On Medicine

Anno XV, Numero 3 - settembre 2021

coverImage

INTERVISTA

Intervista a Diego Alberto Lucchi

Redazione On Medicine

L’epidemia da virus SARS-CoV-2 Covid-19 ha coinvolto tutte le figure professionali del settore sanitario, compresi i veterinari per animali da compagnia. Abbiamo raccolto l’esperienza di uno di questi, il dottor Diego Alberto Lucchi (Albo di Milano n. 3545) di Vigevano, che ci ha parlato delle conseguenze passate e attuali della pandemia sulla sua attività e sul rapporto con i proprietari dei suoi pazienti.


Che impatto ha avuto la situazione epidemiologica conseguente all’epidemia da Coronavirus sulla sua pratica professionale quotidiana?


Avendo impostato le visite e in genere tutta la mia attività su appuntamento da molto tempo, non è cambiata molto la gestione della mia attività; ho avuto un calo di lavoro durante il lockdown totale perché le regole imponevano di accettare solo casi urgenti, quindi tutto quello che era differibile ho dovuto rimandarlo successivamente, a lockdown terminato.


Quanto hanno influito sul suo lavoro i periodi di chiusura delle regioni?


Alcuni clienti hanno preferito rimandare spontaneamente alcune prestazioni programmate, soprattutto quando la regione era rossa o venivano da altre regioni confinanti; in realtà molti non erano informati del fatto che portare in visita un animale domestico rientrava nei motivi di salute da scrivere sulla autocertificazione e potevano tranquillamente circolare.


Ha ricevuto domande dai suoi clienti relativamente all’epidemia?


Sì, qualche volta mi chiedevano un parere.
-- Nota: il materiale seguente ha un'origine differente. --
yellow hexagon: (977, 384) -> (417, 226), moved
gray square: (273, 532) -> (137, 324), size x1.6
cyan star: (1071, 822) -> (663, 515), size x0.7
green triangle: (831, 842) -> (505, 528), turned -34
Per quanto riguarda la possibile fonte del virus, ovviamente ho dovuto dare risposte vaghe, anche perché tutt’ora non è certa la sua origine. Per le domande sulla gestione sanitaria o sull’efficacia dei vaccini mi sono rigorosamente attenuto a quanto avevo trovato pubblicato sul sito del ministero della Salute e su quello dell’Istituto Zooprofilattico Sperimentale (IZS); ho preferito non dare opinioni personali, anche se per alcuni punti erano lievemente diverse. Naturalmente, come veterinario ho subito rassicurato sulla non evidenza di trasmissione del virus dalle specie domestiche all’uomo, informando i clienti su quanto appreso da fonti quali WHO (World Health Organization, Organizzazione Mondiale della Sanità) o IZS.


Che ruolo ha avuto la telemedicina durante il lockdown? L’ha adottata per i clienti che segue?
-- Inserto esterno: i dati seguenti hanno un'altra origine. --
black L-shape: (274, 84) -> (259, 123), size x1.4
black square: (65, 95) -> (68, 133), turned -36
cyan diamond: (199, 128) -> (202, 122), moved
Solo come follow up, come già facevo in tempi normali. Ma se non ero certo che le informazioni erano complete, chiedevo di visitare l’animale di persona.


Che modifiche strutturali/organizzative ha dovuto adottare in ambulatorio?


Ho applicato tutte le precauzioni suggerite dalla regione Lombardia e dalla FNOVI (Federazione Nazionale Ordini Veterinari Italiani) per la mia attività, di cui sono titolare unico, riorganizzando gli spazi della sala d’attesa per ridurre i posti a sedere, esponendo cartelli in cui veniva indicata la capienza massima per ogni locale, mettendo a disposizione gel disinfettante e raccomandando l’uso corretto della mascherina, anche mediante cartelli affissi della struttura. Se qualcuno non indossava la mascherina perché “dimenticata” fornivo (e fornisco tutt’ora) una mascherina chirurgica.


Quali cambiamenti conseguenti all’epidemia considera positivi e manterrà nella sua pratica clinica quotidiana?


Sicuramente le visite su appuntamento, o le visite urgenti previo contatto telefonico. Quando avevo applicato questo tipo di gestione avevo notato che generava disagio in alcune persone; adesso è diventata una norma, e spero che rimanga tale.